Dataset entries:

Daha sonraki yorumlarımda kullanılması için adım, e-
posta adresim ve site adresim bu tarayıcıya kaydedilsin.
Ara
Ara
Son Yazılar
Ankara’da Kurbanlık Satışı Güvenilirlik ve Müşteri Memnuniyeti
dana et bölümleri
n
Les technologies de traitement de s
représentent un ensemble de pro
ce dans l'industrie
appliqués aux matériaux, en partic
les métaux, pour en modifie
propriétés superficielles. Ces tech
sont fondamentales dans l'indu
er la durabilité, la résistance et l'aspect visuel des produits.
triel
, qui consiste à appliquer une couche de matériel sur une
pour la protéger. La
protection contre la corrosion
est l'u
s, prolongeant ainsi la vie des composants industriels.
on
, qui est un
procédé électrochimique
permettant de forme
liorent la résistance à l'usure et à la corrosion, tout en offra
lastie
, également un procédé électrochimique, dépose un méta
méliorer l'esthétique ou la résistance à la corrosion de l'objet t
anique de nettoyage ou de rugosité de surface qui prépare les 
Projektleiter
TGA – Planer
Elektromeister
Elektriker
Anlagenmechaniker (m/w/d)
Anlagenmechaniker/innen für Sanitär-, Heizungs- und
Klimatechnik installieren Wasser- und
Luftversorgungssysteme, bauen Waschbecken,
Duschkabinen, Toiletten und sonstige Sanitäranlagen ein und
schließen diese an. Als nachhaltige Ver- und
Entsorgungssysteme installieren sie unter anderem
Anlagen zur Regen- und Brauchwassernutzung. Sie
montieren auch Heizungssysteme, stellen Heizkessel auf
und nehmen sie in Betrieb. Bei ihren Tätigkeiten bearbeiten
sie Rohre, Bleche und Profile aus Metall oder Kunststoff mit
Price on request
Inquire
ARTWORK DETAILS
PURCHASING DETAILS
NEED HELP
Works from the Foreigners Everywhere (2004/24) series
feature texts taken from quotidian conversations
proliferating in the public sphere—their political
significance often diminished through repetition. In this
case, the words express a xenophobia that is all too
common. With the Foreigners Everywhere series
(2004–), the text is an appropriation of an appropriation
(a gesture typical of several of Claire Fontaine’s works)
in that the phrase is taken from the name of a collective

Task — Reproduce word for word the lines of the records above, beginning at the first and ending with the line where "common. With the Foreigners Everywhere series" appears, and nothing past it.

Finished exercise —
Daha sonraki yorumlarımda kullanılması için adım, e-
posta adresim ve site adresim bu tarayıcıya kaydedilsin.
Ara
Ara
Son Yazılar
Ankara’da Kurbanlık Satışı Güvenilirlik ve Müşteri Memnuniyeti
dana et bölümleri
n
Les technologies de traitement de s
représentent un ensemble de pro
ce dans l'industrie
appliqués aux matériaux, en partic
les métaux, pour en modifie
propriétés superficielles. Ces tech
sont fondamentales dans l'indu
er la durabilité, la résistance et l'aspect visuel des produits.
triel
, qui consiste à appliquer une couche de matériel sur une
pour la protéger. La
protection contre la corrosion
est l'u
s, prolongeant ainsi la vie des composants industriels.
on
, qui est un
procédé électrochimique
permettant de forme
liorent la résistance à l'usure et à la corrosion, tout en offra
lastie
, également un procédé électrochimique, dépose un méta
méliorer l'esthétique ou la résistance à la corrosion de l'objet t
anique de nettoyage ou de rugosité de surface qui prépare les 
Projektleiter
TGA – Planer
Elektromeister
Elektriker
Anlagenmechaniker (m/w/d)
Anlagenmechaniker/innen für Sanitär-, Heizungs- und
Klimatechnik installieren Wasser- und
Luftversorgungssysteme, bauen Waschbecken,
Duschkabinen, Toiletten und sonstige Sanitäranlagen ein und
schließen diese an. Als nachhaltige Ver- und
Entsorgungssysteme installieren sie unter anderem
Anlagen zur Regen- und Brauchwassernutzung. Sie
montieren auch Heizungssysteme, stellen Heizkessel auf
und nehmen sie in Betrieb. Bei ihren Tätigkeiten bearbeiten
sie Rohre, Bleche und Profile aus Metall oder Kunststoff mit
Price on request
Inquire
ARTWORK DETAILS
PURCHASING DETAILS
NEED HELP
Works from the Foreigners Everywhere (2004/24) series
feature texts taken from quotidian conversations
proliferating in the public sphere—their political
significance often diminished through repetition. In this
case, the words express a xenophobia that is all too
common. With the Foreigners Everywhere series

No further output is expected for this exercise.